(Records from a data source)
..............................

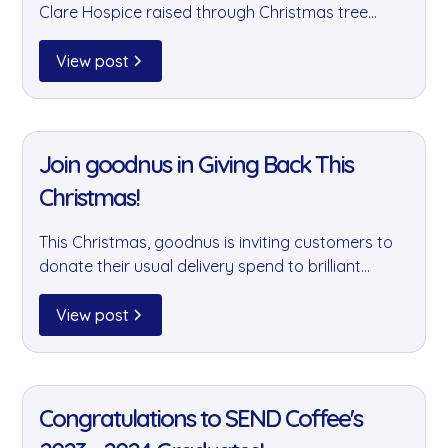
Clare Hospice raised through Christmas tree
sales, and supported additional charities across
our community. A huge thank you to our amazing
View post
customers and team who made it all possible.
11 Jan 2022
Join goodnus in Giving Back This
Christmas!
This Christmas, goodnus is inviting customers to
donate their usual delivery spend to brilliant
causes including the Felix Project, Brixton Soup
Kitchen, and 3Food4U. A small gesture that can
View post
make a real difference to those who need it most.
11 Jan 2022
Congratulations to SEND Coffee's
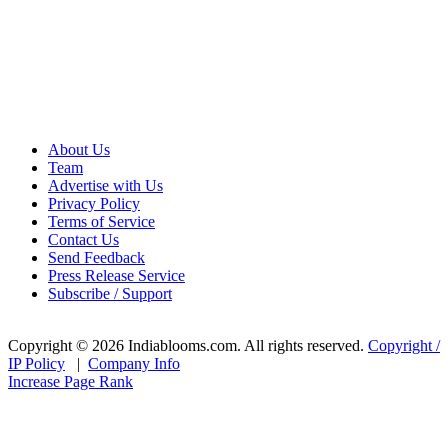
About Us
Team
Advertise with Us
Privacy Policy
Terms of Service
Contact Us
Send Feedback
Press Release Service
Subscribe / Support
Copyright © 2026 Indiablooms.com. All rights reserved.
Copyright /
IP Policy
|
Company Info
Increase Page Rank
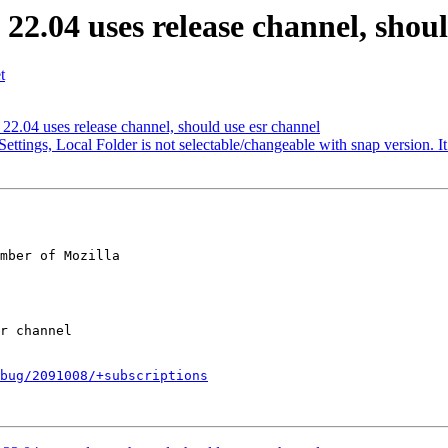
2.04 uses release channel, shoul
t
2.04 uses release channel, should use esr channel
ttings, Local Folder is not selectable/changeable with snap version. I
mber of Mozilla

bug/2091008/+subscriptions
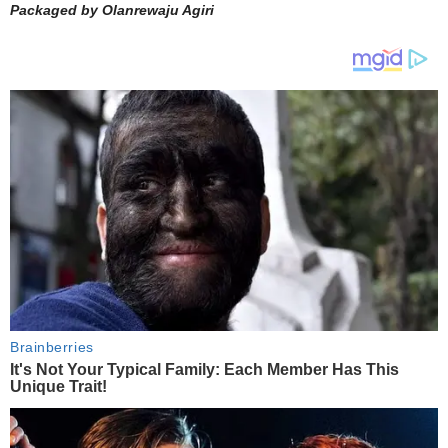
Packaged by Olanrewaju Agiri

..............................

Every line above that holds the string "channel" should be returned.

2.04 uses release channel, shoul
2.04 uses release channel, should use esr channel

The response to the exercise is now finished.